-- EXERCISE MATERIAL --

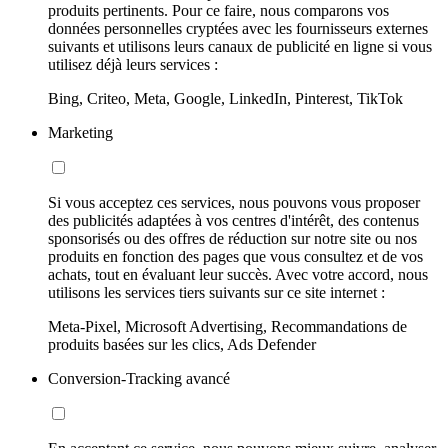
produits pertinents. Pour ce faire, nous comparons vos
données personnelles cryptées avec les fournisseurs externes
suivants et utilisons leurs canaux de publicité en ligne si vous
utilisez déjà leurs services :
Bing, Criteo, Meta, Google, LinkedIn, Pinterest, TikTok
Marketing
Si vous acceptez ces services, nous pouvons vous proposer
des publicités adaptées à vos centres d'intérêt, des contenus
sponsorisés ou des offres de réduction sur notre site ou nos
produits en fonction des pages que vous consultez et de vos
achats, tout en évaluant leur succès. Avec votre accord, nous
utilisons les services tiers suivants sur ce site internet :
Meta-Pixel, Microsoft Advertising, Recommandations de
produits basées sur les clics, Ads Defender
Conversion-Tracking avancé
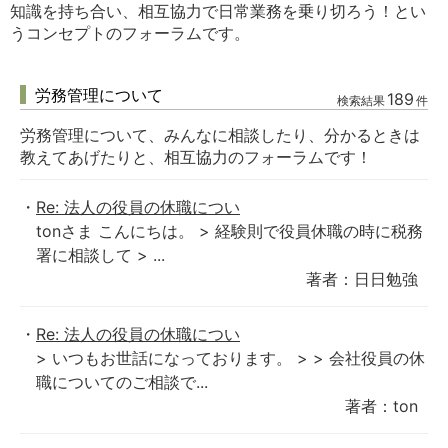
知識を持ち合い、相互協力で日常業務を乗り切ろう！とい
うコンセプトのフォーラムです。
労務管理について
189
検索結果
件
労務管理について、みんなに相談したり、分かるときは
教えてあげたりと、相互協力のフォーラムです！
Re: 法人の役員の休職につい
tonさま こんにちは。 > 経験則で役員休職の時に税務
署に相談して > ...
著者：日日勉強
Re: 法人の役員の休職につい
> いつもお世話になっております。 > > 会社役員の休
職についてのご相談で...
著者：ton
--
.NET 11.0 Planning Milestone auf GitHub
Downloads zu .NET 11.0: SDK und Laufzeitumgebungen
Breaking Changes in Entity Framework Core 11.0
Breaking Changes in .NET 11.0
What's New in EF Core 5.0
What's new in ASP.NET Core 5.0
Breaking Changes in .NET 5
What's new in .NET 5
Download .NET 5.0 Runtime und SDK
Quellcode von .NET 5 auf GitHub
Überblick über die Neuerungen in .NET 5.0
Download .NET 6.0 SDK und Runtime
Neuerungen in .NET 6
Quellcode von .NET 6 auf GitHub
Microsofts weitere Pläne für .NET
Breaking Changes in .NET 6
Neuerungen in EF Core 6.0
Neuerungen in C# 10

-- PROBLEM --
Reproduce exactly the section above that begins at the line containing "Quellcode von .NET 6 auf GitHub" and ends at the line containing "Neuerungen in C# 10", leaving out all other lines.

-- WORKED SOLUTION --
Quellcode von .NET 6 auf GitHub
Microsofts weitere Pläne für .NET
Breaking Changes in .NET 6
Neuerungen in EF Core 6.0
Neuerungen in C# 10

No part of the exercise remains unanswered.